### Dataset records ###

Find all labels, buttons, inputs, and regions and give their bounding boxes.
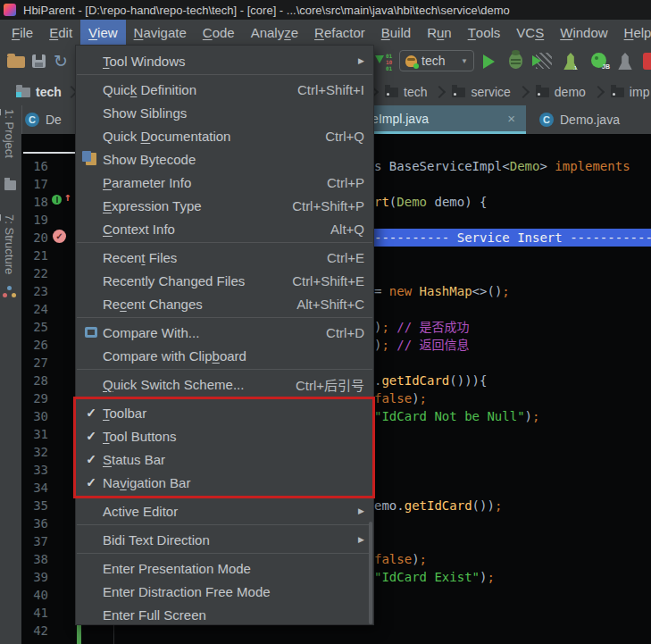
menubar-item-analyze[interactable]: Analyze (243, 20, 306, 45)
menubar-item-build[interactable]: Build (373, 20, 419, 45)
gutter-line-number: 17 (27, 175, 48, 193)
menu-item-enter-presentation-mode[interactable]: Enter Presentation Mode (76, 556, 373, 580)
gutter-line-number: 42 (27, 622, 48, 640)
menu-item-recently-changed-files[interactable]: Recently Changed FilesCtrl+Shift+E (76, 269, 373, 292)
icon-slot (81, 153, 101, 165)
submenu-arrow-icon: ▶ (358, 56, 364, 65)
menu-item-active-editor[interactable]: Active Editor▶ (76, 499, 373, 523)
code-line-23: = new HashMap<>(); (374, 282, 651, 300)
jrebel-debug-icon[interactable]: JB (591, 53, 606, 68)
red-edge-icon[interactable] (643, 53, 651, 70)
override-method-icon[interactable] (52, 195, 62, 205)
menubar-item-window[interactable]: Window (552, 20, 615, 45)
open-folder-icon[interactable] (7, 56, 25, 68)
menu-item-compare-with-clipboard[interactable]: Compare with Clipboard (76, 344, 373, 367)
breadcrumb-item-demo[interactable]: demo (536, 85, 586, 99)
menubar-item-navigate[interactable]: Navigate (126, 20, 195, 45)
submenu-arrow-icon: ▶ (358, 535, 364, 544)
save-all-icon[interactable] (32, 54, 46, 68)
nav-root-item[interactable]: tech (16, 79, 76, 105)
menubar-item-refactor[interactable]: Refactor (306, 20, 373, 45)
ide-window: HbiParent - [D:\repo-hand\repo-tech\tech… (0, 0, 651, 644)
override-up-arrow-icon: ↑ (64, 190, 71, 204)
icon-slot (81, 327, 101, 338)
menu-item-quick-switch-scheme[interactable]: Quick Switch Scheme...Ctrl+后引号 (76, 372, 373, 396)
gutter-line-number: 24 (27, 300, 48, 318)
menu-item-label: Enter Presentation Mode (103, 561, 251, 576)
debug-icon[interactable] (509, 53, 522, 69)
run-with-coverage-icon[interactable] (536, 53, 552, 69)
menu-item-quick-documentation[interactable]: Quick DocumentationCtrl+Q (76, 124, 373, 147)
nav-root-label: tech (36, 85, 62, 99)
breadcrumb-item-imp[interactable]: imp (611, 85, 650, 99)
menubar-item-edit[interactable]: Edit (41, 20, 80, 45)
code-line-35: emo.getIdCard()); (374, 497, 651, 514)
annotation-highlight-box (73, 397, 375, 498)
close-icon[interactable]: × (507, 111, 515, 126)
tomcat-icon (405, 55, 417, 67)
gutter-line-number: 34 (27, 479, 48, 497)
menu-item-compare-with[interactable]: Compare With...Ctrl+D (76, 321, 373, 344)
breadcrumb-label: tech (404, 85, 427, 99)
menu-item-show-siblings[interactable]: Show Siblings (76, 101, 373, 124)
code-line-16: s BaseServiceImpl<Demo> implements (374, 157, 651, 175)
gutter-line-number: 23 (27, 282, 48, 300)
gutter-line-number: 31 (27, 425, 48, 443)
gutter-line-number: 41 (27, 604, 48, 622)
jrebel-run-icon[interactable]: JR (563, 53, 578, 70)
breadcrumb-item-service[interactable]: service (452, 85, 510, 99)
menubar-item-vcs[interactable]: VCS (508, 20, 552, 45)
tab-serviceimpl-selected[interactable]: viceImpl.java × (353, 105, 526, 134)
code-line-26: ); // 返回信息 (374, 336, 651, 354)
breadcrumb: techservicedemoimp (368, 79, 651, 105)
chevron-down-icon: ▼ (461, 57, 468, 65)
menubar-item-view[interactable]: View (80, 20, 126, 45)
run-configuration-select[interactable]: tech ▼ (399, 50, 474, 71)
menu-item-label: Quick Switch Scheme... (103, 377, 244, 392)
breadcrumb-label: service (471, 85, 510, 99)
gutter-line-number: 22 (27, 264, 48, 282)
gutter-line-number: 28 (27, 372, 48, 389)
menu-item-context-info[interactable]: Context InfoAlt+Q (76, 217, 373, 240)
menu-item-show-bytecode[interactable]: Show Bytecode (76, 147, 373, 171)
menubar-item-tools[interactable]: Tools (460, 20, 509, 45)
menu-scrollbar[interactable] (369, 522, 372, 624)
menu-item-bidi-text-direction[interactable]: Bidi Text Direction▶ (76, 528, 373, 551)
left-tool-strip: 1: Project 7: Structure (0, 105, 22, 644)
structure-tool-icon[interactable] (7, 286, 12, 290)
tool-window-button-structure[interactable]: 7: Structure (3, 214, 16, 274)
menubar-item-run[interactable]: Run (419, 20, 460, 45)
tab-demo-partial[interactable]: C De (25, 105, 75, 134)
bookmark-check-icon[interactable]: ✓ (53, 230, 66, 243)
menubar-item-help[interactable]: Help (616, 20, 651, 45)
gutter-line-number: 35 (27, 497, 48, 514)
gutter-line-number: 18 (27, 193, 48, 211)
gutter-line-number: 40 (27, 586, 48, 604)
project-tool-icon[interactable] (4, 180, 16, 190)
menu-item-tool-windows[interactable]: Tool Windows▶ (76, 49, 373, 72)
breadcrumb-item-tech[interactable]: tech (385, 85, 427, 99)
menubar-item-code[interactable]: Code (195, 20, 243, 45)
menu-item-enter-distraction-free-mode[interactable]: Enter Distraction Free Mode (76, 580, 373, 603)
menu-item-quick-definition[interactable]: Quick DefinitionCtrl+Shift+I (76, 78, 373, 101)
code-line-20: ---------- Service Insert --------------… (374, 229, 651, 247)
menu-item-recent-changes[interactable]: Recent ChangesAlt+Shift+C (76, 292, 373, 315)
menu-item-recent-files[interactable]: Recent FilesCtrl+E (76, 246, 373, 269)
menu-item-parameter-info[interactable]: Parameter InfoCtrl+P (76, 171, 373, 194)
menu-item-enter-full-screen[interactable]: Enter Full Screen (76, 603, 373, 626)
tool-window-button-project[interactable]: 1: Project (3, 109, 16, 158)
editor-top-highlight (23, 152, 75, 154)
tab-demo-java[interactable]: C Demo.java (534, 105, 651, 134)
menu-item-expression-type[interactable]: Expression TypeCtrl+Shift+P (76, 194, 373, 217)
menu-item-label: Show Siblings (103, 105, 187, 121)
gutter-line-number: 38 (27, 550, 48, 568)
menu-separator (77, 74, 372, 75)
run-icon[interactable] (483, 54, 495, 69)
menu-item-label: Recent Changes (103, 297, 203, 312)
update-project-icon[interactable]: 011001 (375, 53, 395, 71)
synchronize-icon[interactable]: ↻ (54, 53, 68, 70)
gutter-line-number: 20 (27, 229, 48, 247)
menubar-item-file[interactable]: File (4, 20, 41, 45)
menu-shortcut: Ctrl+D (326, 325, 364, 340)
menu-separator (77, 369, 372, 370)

###
### Dataset records ###

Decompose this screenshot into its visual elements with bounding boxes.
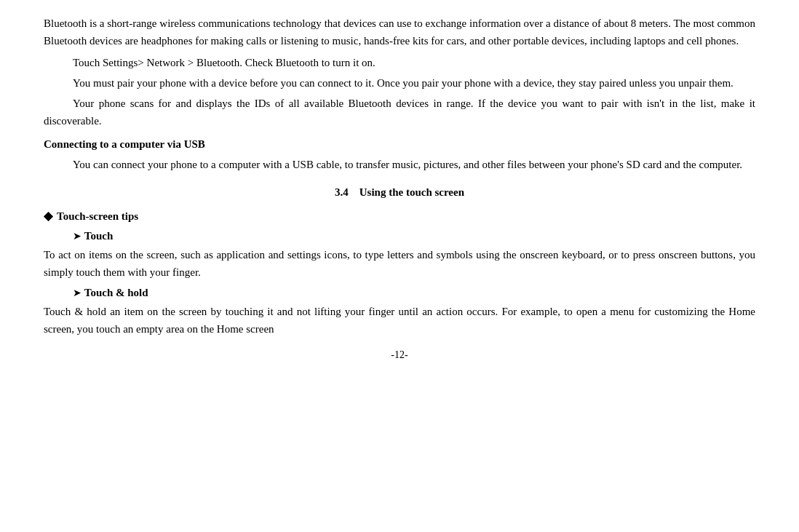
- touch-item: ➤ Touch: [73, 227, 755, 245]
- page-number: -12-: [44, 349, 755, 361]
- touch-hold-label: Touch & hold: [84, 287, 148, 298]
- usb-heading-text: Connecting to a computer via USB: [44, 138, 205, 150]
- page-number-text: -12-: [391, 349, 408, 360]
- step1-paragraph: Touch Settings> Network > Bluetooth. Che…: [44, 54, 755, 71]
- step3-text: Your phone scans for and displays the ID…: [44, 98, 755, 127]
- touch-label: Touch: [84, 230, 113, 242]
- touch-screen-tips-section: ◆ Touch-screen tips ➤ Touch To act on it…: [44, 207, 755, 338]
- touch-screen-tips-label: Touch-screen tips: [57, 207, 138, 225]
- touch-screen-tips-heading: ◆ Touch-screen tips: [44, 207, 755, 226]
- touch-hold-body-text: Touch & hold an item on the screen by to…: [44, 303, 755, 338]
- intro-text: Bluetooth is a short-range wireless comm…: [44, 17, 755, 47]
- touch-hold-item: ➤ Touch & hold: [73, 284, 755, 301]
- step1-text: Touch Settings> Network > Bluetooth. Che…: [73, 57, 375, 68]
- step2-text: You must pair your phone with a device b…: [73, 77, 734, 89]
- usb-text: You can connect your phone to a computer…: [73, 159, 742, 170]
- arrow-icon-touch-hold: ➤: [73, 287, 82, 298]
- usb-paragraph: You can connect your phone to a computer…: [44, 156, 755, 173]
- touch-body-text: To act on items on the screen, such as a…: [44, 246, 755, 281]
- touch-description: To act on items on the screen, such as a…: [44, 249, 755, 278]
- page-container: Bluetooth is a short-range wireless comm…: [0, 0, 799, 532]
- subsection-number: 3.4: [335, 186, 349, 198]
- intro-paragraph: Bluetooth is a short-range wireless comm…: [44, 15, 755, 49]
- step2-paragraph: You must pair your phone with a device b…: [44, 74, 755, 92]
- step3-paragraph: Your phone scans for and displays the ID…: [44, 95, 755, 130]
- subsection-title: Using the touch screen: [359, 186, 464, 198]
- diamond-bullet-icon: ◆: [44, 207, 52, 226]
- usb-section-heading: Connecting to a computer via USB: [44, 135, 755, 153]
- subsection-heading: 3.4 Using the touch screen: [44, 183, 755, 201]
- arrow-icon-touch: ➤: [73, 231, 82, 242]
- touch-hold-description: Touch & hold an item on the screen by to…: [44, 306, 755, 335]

###

> Problem to work on:
Return every line from the entries above that contains the word "comm".

> Written solution:
- intro-text: Bluetooth is a short-range wireless comm…: [44, 17, 755, 47]
- page-container: Bluetooth is a short-range wireless comm…: [0, 0, 799, 532]
- intro-paragraph: Bluetooth is a short-range wireless comm…: [44, 15, 755, 49]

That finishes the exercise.